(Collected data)
↓↓↓

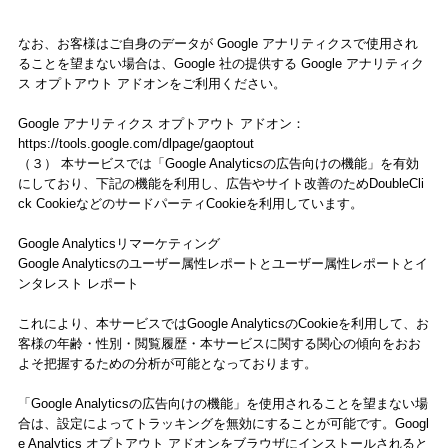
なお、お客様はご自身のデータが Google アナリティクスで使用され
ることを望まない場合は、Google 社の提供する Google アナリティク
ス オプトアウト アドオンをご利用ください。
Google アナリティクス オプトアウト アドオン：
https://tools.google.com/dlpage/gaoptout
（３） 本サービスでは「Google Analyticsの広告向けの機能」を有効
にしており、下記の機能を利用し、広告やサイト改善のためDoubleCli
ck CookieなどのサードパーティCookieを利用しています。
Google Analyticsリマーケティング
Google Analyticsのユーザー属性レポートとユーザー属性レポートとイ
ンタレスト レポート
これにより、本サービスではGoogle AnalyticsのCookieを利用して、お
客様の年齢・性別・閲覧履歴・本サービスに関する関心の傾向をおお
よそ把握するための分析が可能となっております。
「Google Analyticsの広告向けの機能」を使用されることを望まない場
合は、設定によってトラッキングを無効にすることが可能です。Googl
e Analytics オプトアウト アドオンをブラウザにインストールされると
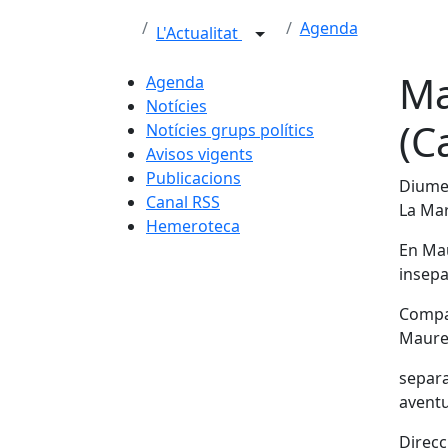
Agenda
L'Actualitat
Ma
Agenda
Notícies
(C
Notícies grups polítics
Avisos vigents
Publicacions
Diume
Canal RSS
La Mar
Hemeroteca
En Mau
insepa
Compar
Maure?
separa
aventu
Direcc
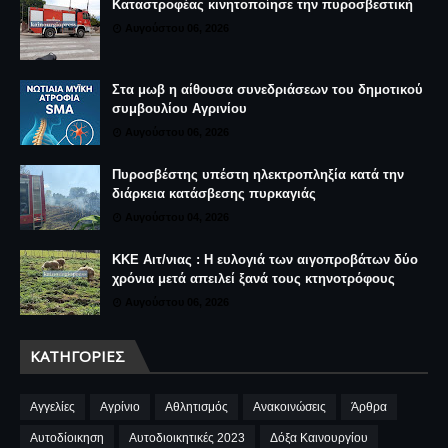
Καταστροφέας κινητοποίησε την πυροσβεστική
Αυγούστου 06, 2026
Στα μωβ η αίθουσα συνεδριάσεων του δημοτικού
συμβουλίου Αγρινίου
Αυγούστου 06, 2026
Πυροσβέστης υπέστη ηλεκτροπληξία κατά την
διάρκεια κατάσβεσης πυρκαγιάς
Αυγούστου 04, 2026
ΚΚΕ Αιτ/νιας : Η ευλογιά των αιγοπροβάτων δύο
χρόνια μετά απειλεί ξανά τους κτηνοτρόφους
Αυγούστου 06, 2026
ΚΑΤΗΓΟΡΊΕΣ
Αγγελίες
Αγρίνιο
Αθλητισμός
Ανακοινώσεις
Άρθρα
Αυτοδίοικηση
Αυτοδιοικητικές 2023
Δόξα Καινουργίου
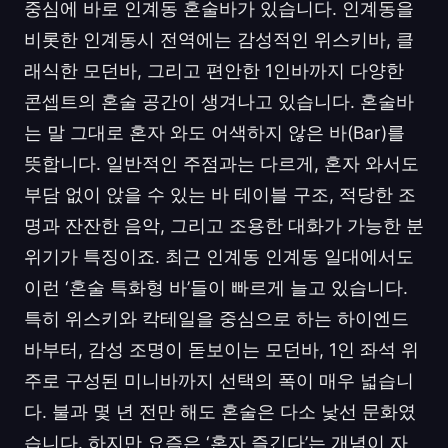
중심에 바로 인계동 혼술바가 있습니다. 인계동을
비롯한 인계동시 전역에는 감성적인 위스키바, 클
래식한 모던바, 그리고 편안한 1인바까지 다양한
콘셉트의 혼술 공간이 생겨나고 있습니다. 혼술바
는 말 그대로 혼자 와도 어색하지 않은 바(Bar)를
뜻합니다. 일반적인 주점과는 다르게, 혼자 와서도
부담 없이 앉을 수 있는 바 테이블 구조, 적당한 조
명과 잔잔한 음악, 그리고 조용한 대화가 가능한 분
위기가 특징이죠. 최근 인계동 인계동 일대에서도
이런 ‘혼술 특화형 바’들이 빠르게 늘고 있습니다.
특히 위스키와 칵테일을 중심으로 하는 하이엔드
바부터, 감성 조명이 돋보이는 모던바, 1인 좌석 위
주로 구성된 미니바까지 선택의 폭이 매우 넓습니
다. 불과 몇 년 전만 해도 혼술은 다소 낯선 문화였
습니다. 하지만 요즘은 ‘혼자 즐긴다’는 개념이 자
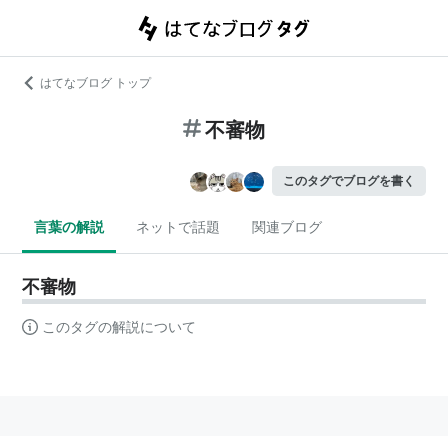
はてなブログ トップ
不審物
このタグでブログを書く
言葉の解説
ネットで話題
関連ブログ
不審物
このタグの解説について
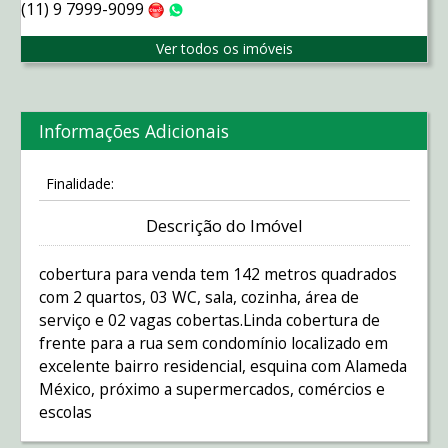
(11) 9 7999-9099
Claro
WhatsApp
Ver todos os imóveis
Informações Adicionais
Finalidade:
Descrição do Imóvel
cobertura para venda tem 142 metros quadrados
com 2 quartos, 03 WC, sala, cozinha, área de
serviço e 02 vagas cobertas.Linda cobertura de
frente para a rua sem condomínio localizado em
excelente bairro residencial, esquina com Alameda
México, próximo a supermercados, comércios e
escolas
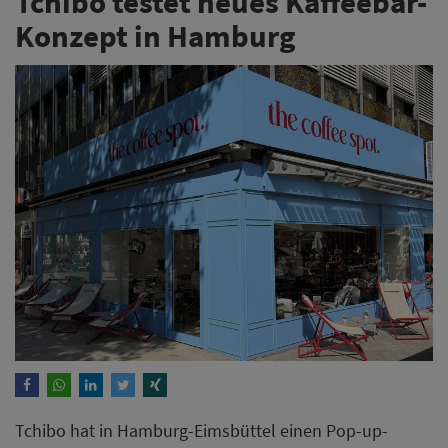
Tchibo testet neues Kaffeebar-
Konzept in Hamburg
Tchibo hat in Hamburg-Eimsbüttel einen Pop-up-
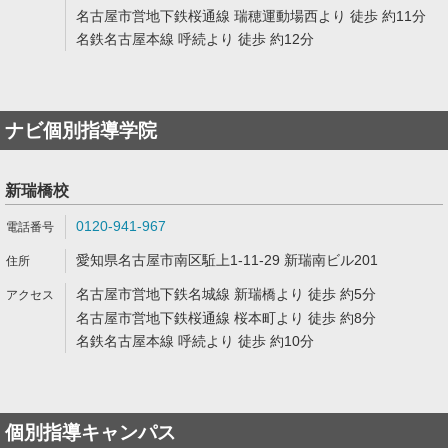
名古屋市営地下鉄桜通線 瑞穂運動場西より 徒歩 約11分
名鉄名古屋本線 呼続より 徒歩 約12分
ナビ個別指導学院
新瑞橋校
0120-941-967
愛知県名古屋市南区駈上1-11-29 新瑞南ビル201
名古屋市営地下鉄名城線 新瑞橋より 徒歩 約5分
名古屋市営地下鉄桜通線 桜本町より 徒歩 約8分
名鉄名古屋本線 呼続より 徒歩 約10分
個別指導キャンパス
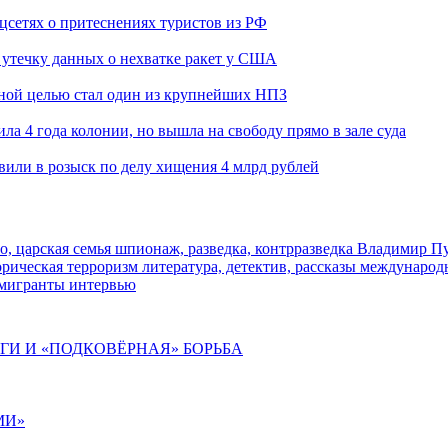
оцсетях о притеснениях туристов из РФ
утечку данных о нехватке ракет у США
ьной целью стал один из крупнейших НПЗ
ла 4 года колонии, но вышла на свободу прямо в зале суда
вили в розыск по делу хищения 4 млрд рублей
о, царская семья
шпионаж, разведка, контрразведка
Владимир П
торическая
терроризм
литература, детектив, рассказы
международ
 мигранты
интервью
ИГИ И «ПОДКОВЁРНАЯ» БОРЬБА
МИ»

↑↑↑

— Action item —
Say only how many lines among the entries above contain the string "呼続より".

— Expected answer —
2